Using other VIDC palettes
-------------------------
One can also program the palette to use different numbers of bits per
pixel: for example 4 bits of green, 3 bits of red and 1 bit of blue. The
constraints are:

     2 <= green bits per pixel <= 4
     1 <= red bits per pixel   <= 4
     1 <= blue bits per pixel  <= 4

     (and total bits per pixel = 8)

Modes like these are often useful for real time solid modelling, where the
expense of dithering with error diffusion cannot be afforded.
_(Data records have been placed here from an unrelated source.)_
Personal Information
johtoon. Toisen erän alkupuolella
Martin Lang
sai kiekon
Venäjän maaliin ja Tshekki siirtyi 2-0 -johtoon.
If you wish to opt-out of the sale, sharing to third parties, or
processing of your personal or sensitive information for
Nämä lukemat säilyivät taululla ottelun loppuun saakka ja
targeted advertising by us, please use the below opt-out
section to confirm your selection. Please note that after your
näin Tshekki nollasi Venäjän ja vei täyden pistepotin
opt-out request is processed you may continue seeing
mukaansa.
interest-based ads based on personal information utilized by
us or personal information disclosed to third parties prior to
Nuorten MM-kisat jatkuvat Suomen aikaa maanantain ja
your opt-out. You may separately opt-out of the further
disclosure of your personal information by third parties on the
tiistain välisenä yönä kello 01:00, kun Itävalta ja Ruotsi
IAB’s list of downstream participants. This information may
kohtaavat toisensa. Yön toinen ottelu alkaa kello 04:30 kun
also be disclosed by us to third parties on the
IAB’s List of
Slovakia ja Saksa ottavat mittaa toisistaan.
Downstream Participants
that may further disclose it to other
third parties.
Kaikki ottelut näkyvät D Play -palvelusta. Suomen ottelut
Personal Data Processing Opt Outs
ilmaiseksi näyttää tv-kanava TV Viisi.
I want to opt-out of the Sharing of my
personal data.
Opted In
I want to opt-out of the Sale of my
However, these
selections are non-optimal, since the colour cube is not completely spanned.


Acknowledgements
================

Thanks are due to Steve Green and the BBC and Irlam Instruments for the
intermediate systems that led to John Bowler's and the Devious algorithms:
until Aug 91 ChangeFSI used their work for its "Precise Matching" algorithm.
It no longer uses any of their code, but owes a debt for overall approach. A
small thank you to Spencer Thomas for putting me on the track which led to
the Devious colour matching system's algorithm.


References
==========

Further information on dithering can be found in "Digital Halftoning" by Robert
Ulichney published by the MIT Press, ISBN 0-262-21009-6.

Histogram equalisation is in "Algorithms for Graphics and Image Processing"
by Theo Pavlidis published by Computer Science Press, ISBN 0-914894-65-X.